TASK DETAILS:
Your task is to transcribe all the entries exactly, excluding pictures.

BEGIN RECORDED DATA

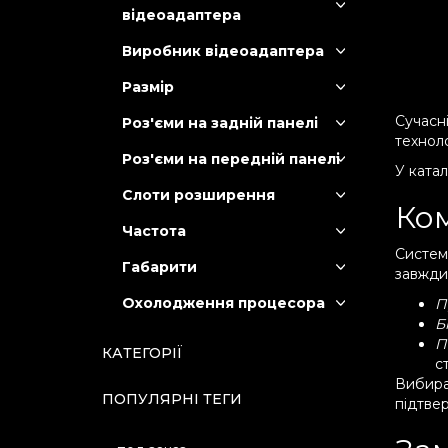
відеоадаптера
Виробник відеоадаптера
Размір
Сучасні
Роз'єми на задній панелі
техноло
Роз'єми на передній панелі
У катал
Слоти розширення
Ком
Частота
Системн
Габарити
завжд
Охолодження процесора
П
Б
П
КАТЕГОРІЇ
с
Вибира
ПОПУЛЯРНІ ТЕГИ
підтве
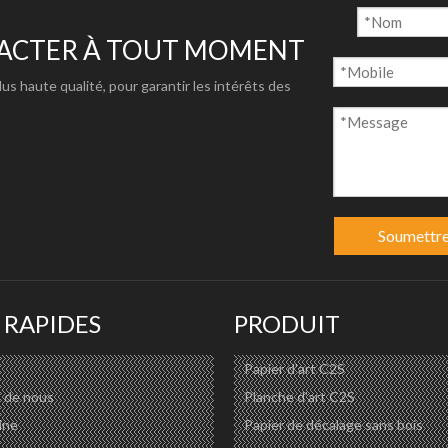
/500X500D/8400X840D/1000X1000D/300X300D
20X20 28X28 42X40
TACTER À TOUT MOMENT
plus haute qualité, pour garantir les intérêts des
/semi-enduit
ries/excellente image express/séchage rapide
e/Latex
Soumettr
e/signalisation/affichage/caisson lumineux
 RAPIDES
PRODUIT
ww.centurypapergroup.com/download.html
Papier d'art C2S
 de nous
Planche d'art C2S
ine
Papier de décalage sans bois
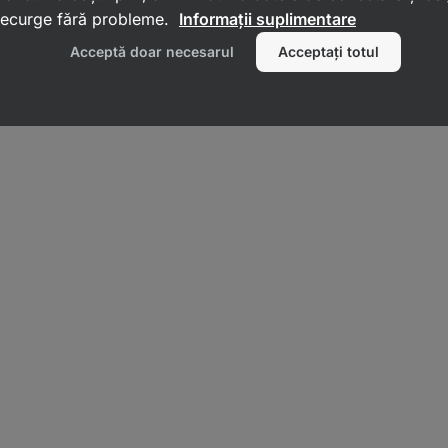
Praf de copt fără fosfați
 decurge fără probleme.
Informații suplimentare
Acceptă doar necesarul
Acceptați totul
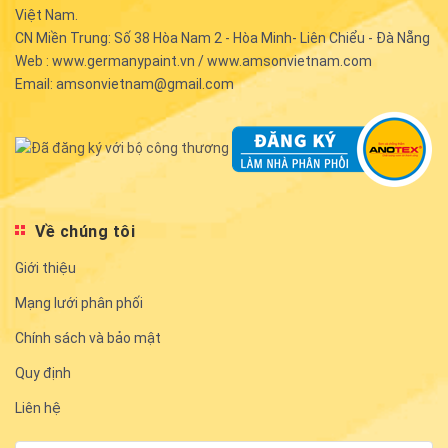
Việt Nam.
CN Miền Trung: Số 38 Hòa Nam 2 - Hòa Minh- Liên Chiểu - Đà Nẵng
Web : www.germanypaint.vn / www.amsonvietnam.com
Email: amsonvietnam@gmail.com
Về chúng tôi
Giới thiệu
Mạng lưới phân phối
Chính sách và bảo mật
Quy định
Liên hệ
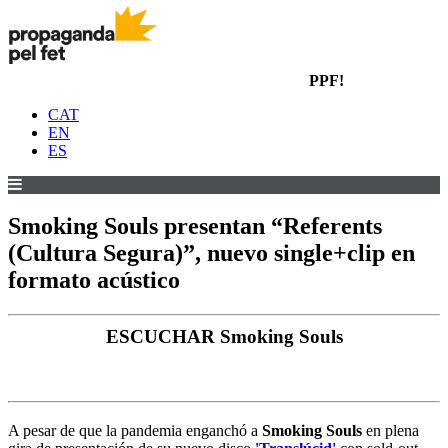
PPF!
CAT
EN
ES
Smoking Souls presentan “Referents
(Cultura Segura)”, nuevo single+clip en
formato acústico
ESCUCHAR Smoking Souls
A pesar de que la pandemia enganchó a
Smoking Souls
en plena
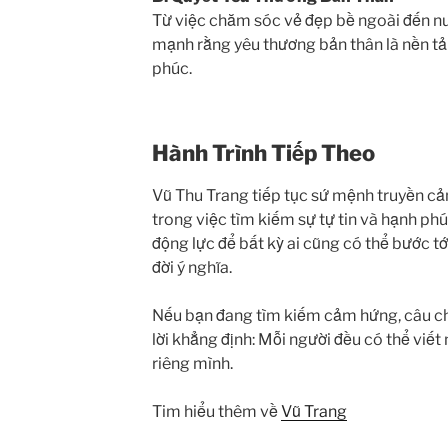
Từ việc chăm sóc vẻ đẹp bề ngoài đến n
mạnh rằng yêu thương bản thân là nền t
phúc.
Hành Trình Tiếp Theo
Vũ Thu Trang tiếp tục sứ mệnh truyền c
trong việc tìm kiếm sự tự tin và hạnh phú
động lực để bất kỳ ai cũng có thể bước t
đời ý nghĩa.
Nếu bạn đang tìm kiếm cảm hứng, câu ch
lời khẳng định: Mỗi người đều có thể viế
riêng mình.
Tim hiểu thêm về
Vũ Trang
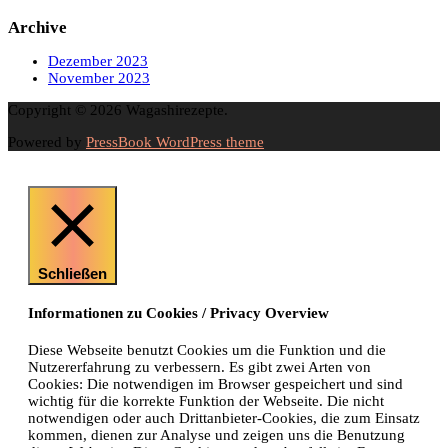
Archive
Dezember 2023
November 2023
Copyright © 2026 Wagashirezepte.
Powered by
PressBook WordPress theme
Schließen
Informationen zu Cookies / Privacy Overview
Diese Webseite benutzt Cookies um die Funktion und die
Nutzererfahrung zu verbessern. Es gibt zwei Arten von
Cookies: Die notwendigen im Browser gespeichert und sind
wichtig für die korrekte Funktion der Webseite. Die nicht
notwendigen oder auch Drittanbieter-Cookies, die zum Einsatz
kommen, dienen zur Analyse und zeigen uns die Benutzung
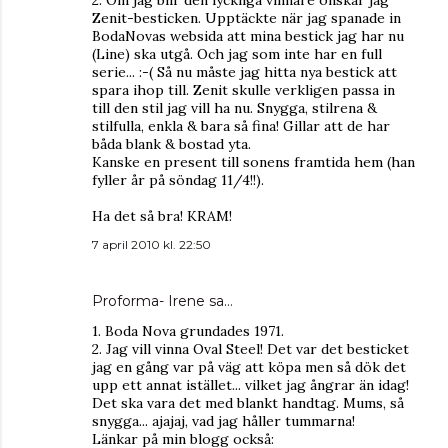
2. Om jag blir den lyckliga vinnare önskar jag
Zenit-besticken. Upptäckte när jag spanade in
BodaNovas websida att mina bestick jag har nu
(Line) ska utgå. Och jag som inte har en full
serie... :-( Så nu måste jag hitta nya bestick att
spara ihop till. Zenit skulle verkligen passa in
till den stil jag vill ha nu. Snygga, stilrena &
stilfulla, enkla & bara så fina! Gillar att de har
båda blank & bostad yta.
Kanske en present till sonens framtida hem (han
fyller år på söndag 11/4!!).
Ha det så bra! KRAM!
7 april 2010 kl. 22:50
Proforma- Irene
sa…
1. Boda Nova grundades 1971.
2. Jag vill vinna Oval Steel! Det var det besticket
jag en gång var på väg att köpa men så dök det
upp ett annat istället... vilket jag ångrar än idag!
Det ska vara det med blankt handtag. Mums, så
snygga... ajajaj, vad jag håller tummarna!
Länkar på min blogg också:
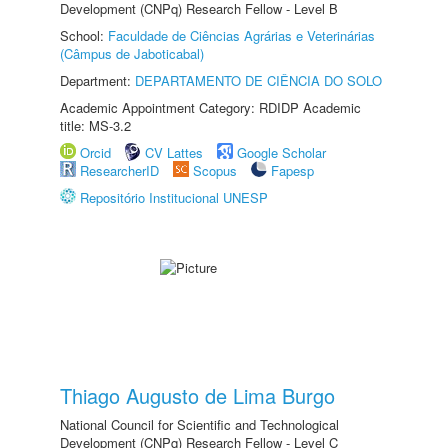
Development (CNPq) Research Fellow - Level B
School:
Faculdade de Ciências Agrárias e Veterinárias
(Câmpus de Jaboticabal)
Department:
DEPARTAMENTO DE CIÊNCIA DO SOLO
Academic Appointment Category: RDIDP Academic
title: MS-3.2
Orcid
CV Lattes
Google Scholar
ResearcherID
Scopus
Fapesp
Repositório Institucional UNESP
Thiago Augusto de Lima Burgo
National Council for Scientific and Technological
Development (CNPq) Research Fellow - Level C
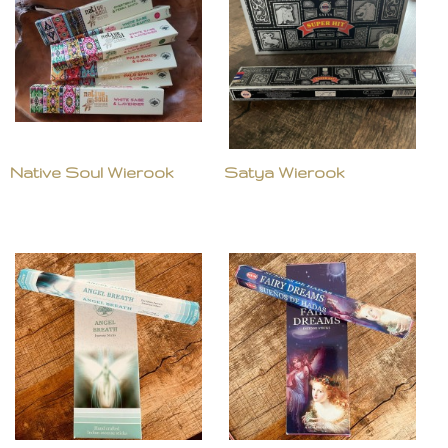
Native Soul Wierook
Satya Wierook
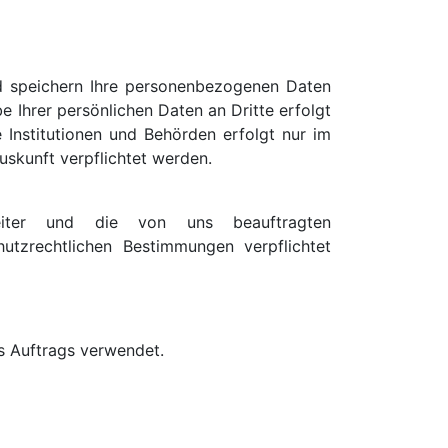
 speichern Ihre personenbezogenen Daten
e Ihrer persönlichen Daten an Dritte erfolgt
e Institutionen und Behörden erfolgt nur im
uskunft verpflichtet werden.
eiter und die von uns beauftragten
utzrechtlichen Bestimmungen verpflichtet
 Auftrags verwendet.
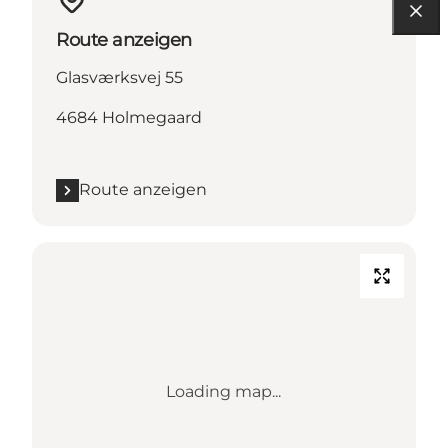
Route anzeigen
Glasværksvej 55
4684 Holmegaard
Route anzeigen
Loading map...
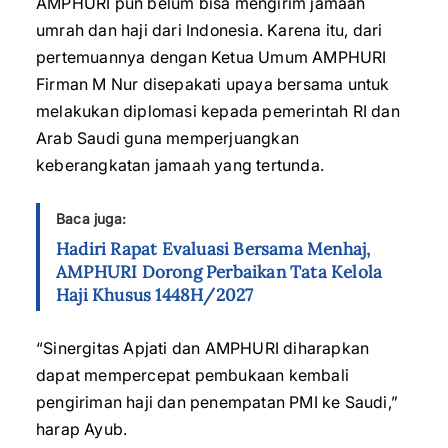
AMPHURI pun belum bisa mengirim jamaah
umrah dan haji dari Indonesia. Karena itu, dari
pertemuannya dengan Ketua Umum AMPHURI
Firman M Nur disepakati upaya bersama untuk
melakukan diplomasi kepada pemerintah RI dan
Arab Saudi guna memperjuangkan
keberangkatan jamaah yang tertunda.
Baca juga:
Hadiri Rapat Evaluasi Bersama Menhaj,
AMPHURI Dorong Perbaikan Tata Kelola
Haji Khusus 1448H/2027
“Sinergitas Apjati dan AMPHURI diharapkan
dapat mempercepat pembukaan kembali
pengiriman haji dan penempatan PMI ke Saudi,”
harap Ayub.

END RECORDED DATA

OUTPUT OF THE TASK:
відеоадаптера
Виробник відеоадаптера
Размір
Сучасні
Роз'єми на задній панелі
техноло
Роз'єми на передній панелі
У катал
Слоти розширення
Ком
Частота
Системн
Габарити
завжд
Охолодження процесора
П
Б
П
КАТЕГОРІЇ
с
Вибира
ПОПУЛЯРНІ ТЕГИ
підтве
/500X500D/8400X840D/1000X1000D/300X300D
20X20 28X28 42X40
TACTER À TOUT MOMENT
plus haute qualité, pour garantir les intérêts des
/semi-enduit
ries/excellente image express/séchage rapide
e/Latex
Soumettr
e/signalisation/affichage/caisson lumineux
 RAPIDES
PRODUIT
ww.centurypapergroup.com/download.html
Papier d'art C2S
 de nous
Planche d'art C2S
ine
Papier de décalage sans bois
Praf de copt fără fosfați
 decurge fără probleme.
Informații suplimentare
Acceptă doar necesarul
Acceptați totul
Việt Nam.
CN Miền Trung: Số 38 Hòa Nam 2 - Hòa Minh- Liên Chiểu - Đà Nẵng
Web : www.germanypaint.vn / www.amsonvietnam.com
Email: amsonvietnam@gmail.com
Về chúng tôi
Giới thiệu
Mạng lưới phân phối
Chính sách và bảo mật
Quy định
Liên hệ
PPF!
CAT
EN
ES
Smoking Souls presentan “Referents
(Cultura Segura)”, nuevo single+clip en
formato acústico
ESCUCHAR Smoking Souls
A pesar de que la pandemia enganchó a
Smoking Souls
en plena
Từ việc chăm sóc vẻ đẹp bề ngoài đến n
mạnh rằng yêu thương bản thân là nền t
phúc.
Hành Trình Tiếp Theo
Vũ Thu Trang tiếp tục sứ mệnh truyền c
trong việc tìm kiếm sự tự tin và hạnh phú
động lực để bất kỳ ai cũng có thể bước t
đời ý nghĩa.
Nếu bạn đang tìm kiếm cảm hứng, câu ch
lời khẳng định: Mỗi người đều có thể viế
riêng mình.
Tim hiểu thêm về
Vũ Trang
Archive
Dezember 2023
November 2023
Copyright © 2026 Wagashirezepte.
Powered by
PressBook WordPress theme
Schließen
Informationen zu Cookies / Privacy Overview
Diese Webseite benutzt Cookies um die Funktion und die
Nutzererfahrung zu verbessern. Es gibt zwei Arten von
Cookies: Die notwendigen im Browser gespeichert und sind
wichtig für die korrekte Funktion der Webseite. Die nicht
notwendigen oder auch Drittanbieter-Cookies, die zum Einsatz
kommen, dienen zur Analyse und zeigen uns die Benutzung
2. Om jag blir den lyckliga vinnare önskar jag
Zenit-besticken. Upptäckte när jag spanade in
BodaNovas websida att mina bestick jag har nu
(Line) ska utgå. Och jag som inte har en full
serie... :-( Så nu måste jag hitta nya bestick att
spara ihop till. Zenit skulle verkligen passa in
till den stil jag vill ha nu. Snygga, stilrena &
stilfulla, enkla & bara så fina! Gillar att de har
båda blank & bostad yta.
Kanske en present till sonens framtida hem (han
fyller år på söndag 11/4!!).
Ha det så bra! KRAM!
7 april 2010 kl. 22:50
Proforma- Irene
sa…
1. Boda Nova grundades 1971.
2. Jag vill vinna Oval Steel! Det var det besticket
jag en gång var på väg att köpa men så dök det
upp ett annat istället... vilket jag ångrar än idag!
Det ska vara det med blankt handtag. Mums, så
snygga... ajajaj, vad jag håller tummarna!
Länkar på min blogg också:
Development (CNPq) Research Fellow - Level B
School:
Faculdade de Ciências Agrárias e Veterinárias
(Câmpus de Jaboticabal)
Department:
DEPARTAMENTO DE CIÊNCIA DO SOLO
Academic Appointment Category: RDIDP Academic
title: MS-3.2
Orcid
CV Lattes
Google Scholar
ResearcherID
Scopus
Fapesp
Repositório Institucional UNESP
Thiago Augusto de Lima Burgo
National Council for Scientific and Technological
Development (CNPq) Research Fellow - Level C
Native Soul Wierook
Satya Wierook
 speichern Ihre personenbezogenen Daten
e Ihrer persönlichen Daten an Dritte erfolgt
e Institutionen und Behörden erfolgt nur im
uskunft verpflichtet werden.
eiter und die von uns beauftragten
utzrechtlichen Bestimmungen verpflichtet
 Auftrags verwendet.
Route anzeigen
Glasværksvej 55
4684 Holmegaard
Route anzeigen
Loading map...
AMPHURI pun belum bisa mengirim jamaah
umrah dan haji dari Indonesia. Karena itu, dari
pertemuannya dengan Ketua Umum AMPHURI
Firman M Nur disepakati upaya bersama untuk
melakukan diplomasi kepada pemerintah RI dan
Arab Saudi guna memperjuangkan
keberangkatan jamaah yang tertunda.
Baca juga:
Hadiri Rapat Evaluasi Bersama Menhaj,
AMPHURI Dorong Perbaikan Tata Kelola
Haji Khusus 1448H/2027
“Sinergitas Apjati dan AMPHURI diharapkan
dapat mempercepat pembukaan kembali
pengiriman haji dan penempatan PMI ke Saudi,”
harap Ayub.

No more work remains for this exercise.